◆ Exercise objective: Within the data below, count the lines that include the word "India". Provide the number and nothing further.

◆ Excerpted records:
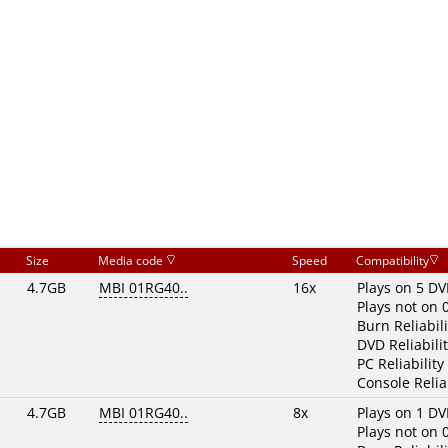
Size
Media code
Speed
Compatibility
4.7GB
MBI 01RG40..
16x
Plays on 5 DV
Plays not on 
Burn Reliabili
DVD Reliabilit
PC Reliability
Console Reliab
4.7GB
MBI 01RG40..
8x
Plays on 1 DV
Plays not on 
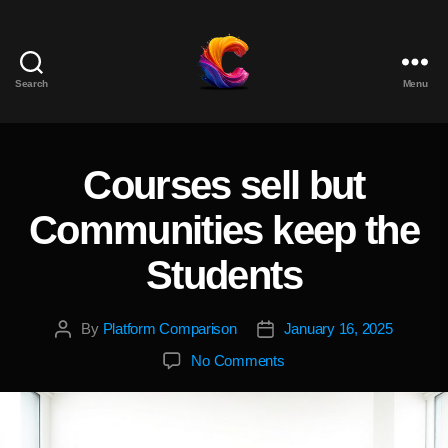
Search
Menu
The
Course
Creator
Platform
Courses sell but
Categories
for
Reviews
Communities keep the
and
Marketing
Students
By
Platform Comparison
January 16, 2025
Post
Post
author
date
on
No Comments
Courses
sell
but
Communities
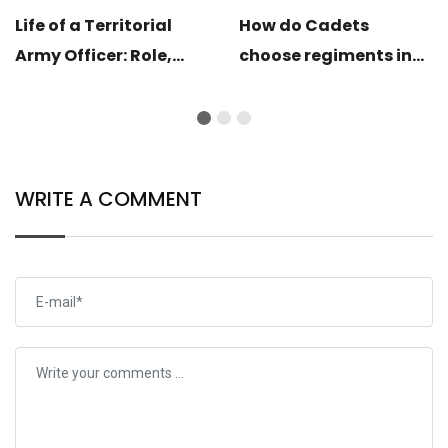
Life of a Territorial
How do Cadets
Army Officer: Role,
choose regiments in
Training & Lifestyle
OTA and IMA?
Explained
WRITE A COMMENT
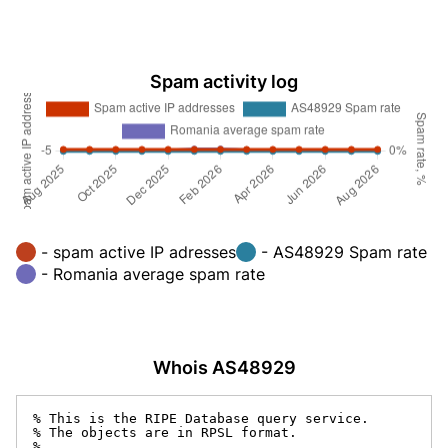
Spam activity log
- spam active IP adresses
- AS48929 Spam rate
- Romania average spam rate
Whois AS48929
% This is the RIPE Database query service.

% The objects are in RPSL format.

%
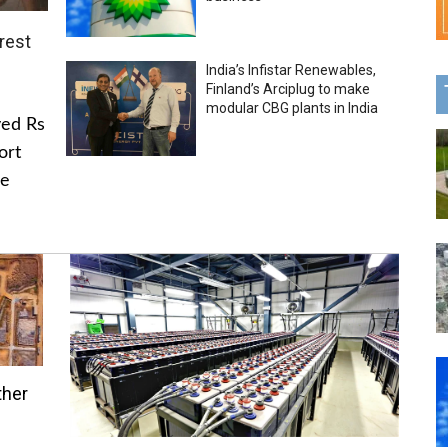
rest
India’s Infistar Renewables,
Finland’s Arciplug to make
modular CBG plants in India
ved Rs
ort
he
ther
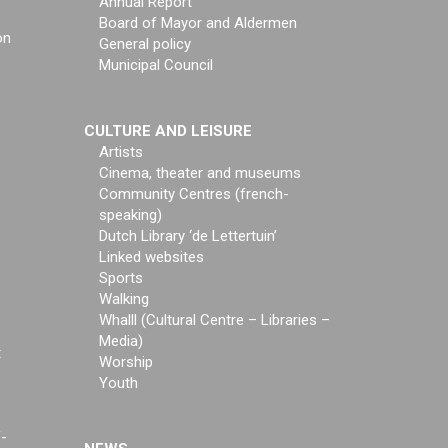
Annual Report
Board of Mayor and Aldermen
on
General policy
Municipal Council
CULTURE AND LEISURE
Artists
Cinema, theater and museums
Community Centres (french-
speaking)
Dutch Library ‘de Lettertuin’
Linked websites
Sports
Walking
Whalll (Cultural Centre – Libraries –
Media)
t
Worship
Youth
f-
==
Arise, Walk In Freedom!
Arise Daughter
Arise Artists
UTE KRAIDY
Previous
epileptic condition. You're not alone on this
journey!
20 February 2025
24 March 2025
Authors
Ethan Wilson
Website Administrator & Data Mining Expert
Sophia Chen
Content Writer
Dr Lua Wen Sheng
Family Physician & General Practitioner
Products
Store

◆ Task output: 2